**REQUIRED ACTION**
Should a picture appear anywhere in the data, omit it and copy everything else exactly.

**RECORDS FOR THE TASK**

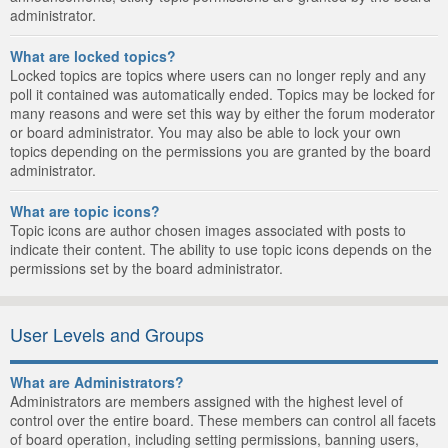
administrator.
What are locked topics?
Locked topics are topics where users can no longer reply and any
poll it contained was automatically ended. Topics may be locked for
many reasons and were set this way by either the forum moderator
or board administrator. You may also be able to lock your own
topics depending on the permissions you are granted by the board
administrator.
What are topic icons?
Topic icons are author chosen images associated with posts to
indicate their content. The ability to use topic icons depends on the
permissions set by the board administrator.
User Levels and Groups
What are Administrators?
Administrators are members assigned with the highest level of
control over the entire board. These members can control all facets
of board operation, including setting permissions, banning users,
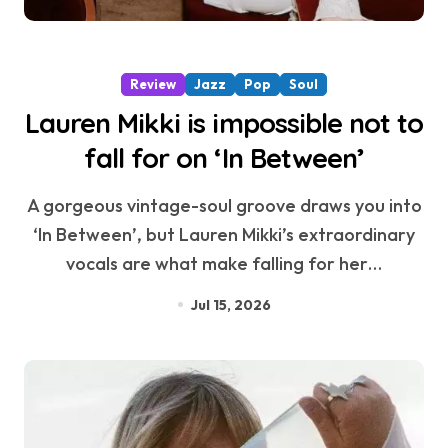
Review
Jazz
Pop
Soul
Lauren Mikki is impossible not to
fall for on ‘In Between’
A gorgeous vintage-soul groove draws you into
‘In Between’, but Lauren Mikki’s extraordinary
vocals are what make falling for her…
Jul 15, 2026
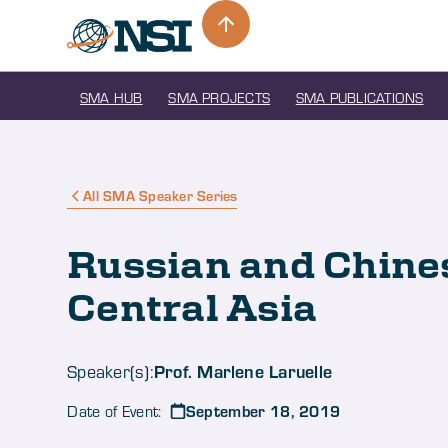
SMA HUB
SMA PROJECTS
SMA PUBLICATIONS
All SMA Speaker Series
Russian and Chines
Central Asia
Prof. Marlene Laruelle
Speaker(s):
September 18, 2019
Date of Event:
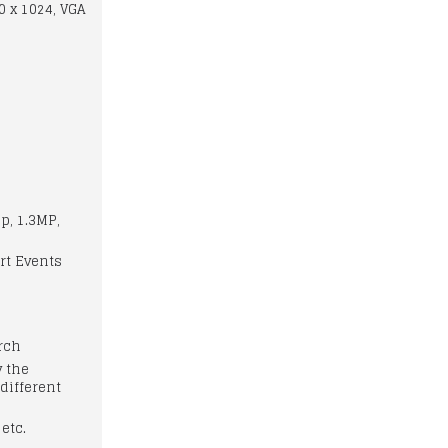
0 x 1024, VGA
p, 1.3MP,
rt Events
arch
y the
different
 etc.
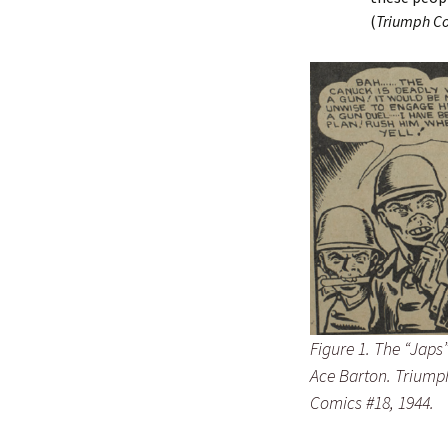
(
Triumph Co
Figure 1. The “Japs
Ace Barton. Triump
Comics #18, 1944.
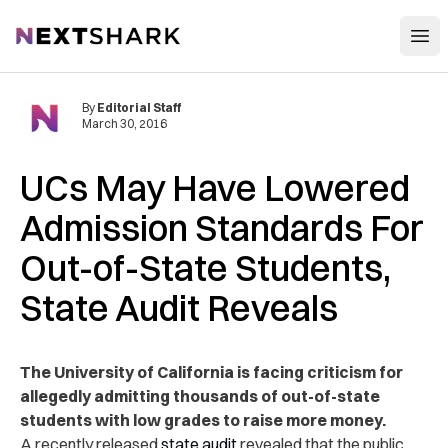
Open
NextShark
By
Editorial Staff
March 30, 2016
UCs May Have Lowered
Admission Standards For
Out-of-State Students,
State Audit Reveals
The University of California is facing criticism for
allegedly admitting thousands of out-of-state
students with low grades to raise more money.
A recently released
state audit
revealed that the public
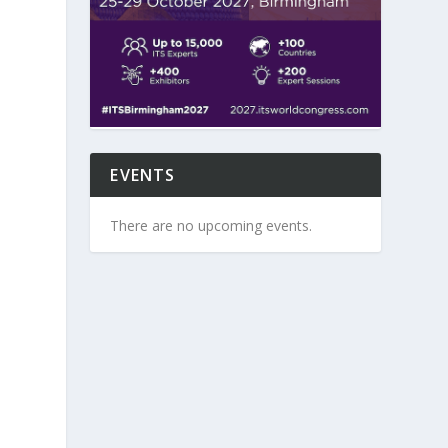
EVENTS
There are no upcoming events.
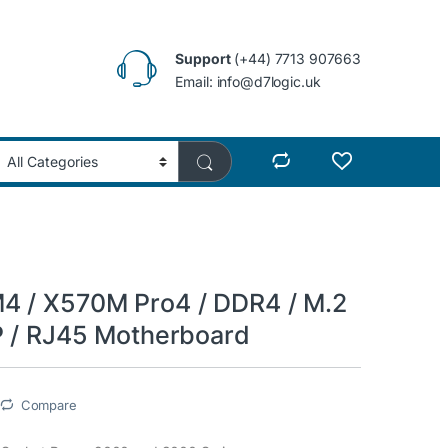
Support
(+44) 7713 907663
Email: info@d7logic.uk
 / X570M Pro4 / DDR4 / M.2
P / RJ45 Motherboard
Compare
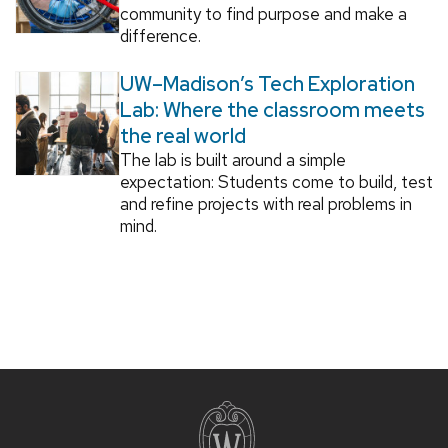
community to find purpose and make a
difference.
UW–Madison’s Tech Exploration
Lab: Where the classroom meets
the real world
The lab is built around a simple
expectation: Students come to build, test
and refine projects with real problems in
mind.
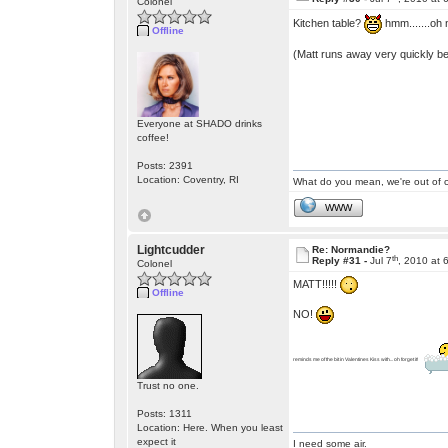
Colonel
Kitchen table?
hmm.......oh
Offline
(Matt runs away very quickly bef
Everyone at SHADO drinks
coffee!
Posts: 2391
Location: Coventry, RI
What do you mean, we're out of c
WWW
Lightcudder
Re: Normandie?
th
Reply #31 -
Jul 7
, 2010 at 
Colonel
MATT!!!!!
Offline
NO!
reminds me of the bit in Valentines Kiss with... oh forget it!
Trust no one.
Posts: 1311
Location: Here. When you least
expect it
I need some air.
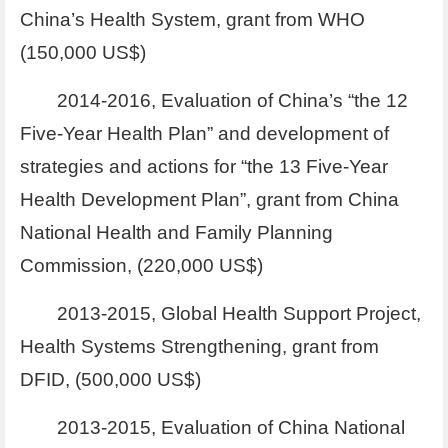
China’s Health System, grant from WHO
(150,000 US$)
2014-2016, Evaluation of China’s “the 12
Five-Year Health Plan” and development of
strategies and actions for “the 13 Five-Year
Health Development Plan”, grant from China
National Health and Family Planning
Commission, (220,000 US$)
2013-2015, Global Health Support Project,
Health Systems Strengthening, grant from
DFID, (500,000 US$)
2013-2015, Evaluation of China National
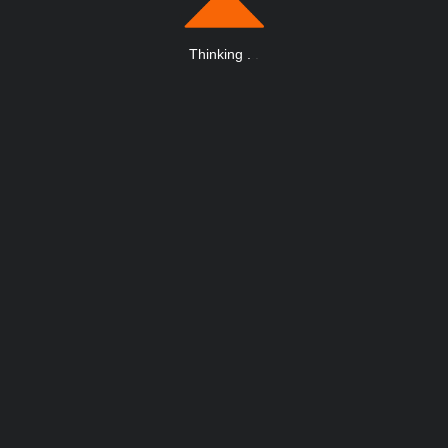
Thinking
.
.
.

**SOLUTION TO THIS PROBLEM**
administrator.
What are locked topics?
Locked topics are topics where users can no longer reply and any
poll it contained was automatically ended. Topics may be locked for
many reasons and were set this way by either the forum moderator
or board administrator. You may also be able to lock your own
topics depending on the permissions you are granted by the board
administrator.
What are topic icons?
Topic icons are author chosen images associated with posts to
indicate their content. The ability to use topic icons depends on the
permissions set by the board administrator.
User Levels and Groups
What are Administrators?
Administrators are members assigned with the highest level of
control over the entire board. These members can control all facets
of board operation, including setting permissions, banning users,
Review
Jazz
Pop
Soul
Lauren Mikki is impossible not to
fall for on ‘In Between’
A gorgeous vintage-soul groove draws you into
‘In Between’, but Lauren Mikki’s extraordinary
vocals are what make falling for her…
Jul 15, 2026
SMA HUB
SMA PROJECTS
SMA PUBLICATIONS
All SMA Speaker Series
Russian and Chines
Central Asia
Prof. Marlene Laruelle
Speaker(s):
September 18, 2019
Date of Event:
0 x 1024, VGA
p, 1.3MP,
rt Events
arch
y the
different
 etc.
(
Triumph Co
Figure 1. The “Japs
Ace Barton. Triump
Comics #18, 1944.
Open
NextShark
By
Editorial Staff
March 30, 2016
UCs May Have Lowered
Admission Standards For
Out-of-State Students,
State Audit Reveals
The University of California is facing criticism for
allegedly admitting thousands of out-of-state
students with low grades to raise more money.
A recently released
state audit
revealed that the public
EVENTS
There are no upcoming events.
Support
(+44) 7713 907663
Email: info@d7logic.uk
 / X570M Pro4 / DDR4 / M.2
P / RJ45 Motherboard
Compare
community to find purpose and make a
difference.
UW–Madison’s Tech Exploration
Lab: Where the classroom meets
the real world
The lab is built around a simple
expectation: Students come to build, test
and refine projects with real problems in
mind.
Colonel
Kitchen table?
hmm.......oh
Offline
(Matt runs away very quickly bef
Everyone at SHADO drinks
coffee!
Posts: 2391
Location: Coventry, RI
What do you mean, we're out of c
WWW
Lightcudder
Re: Normandie?
th
Reply #31 -
Jul 7
, 2010 at 
Colonel
MATT!!!!!
Offline
NO!
reminds me of the bit in Valentines Kiss with... oh forget it!
Trust no one.
Posts: 1311
Location: Here. When you least
expect it
I need some air.
China’s Health System, grant from WHO
(150,000 US$)
2014-2016, Evaluation of China’s “the 12
Five-Year Health Plan” and development of
strategies and actions for “the 13 Five-Year
Health Development Plan”, grant from China
National Health and Family Planning
Commission, (220,000 US$)
2013-2015, Global Health Support Project,
Health Systems Strengthening, grant from
DFID, (500,000 US$)
2013-2015, Evaluation of China National
Thinking
.
.
.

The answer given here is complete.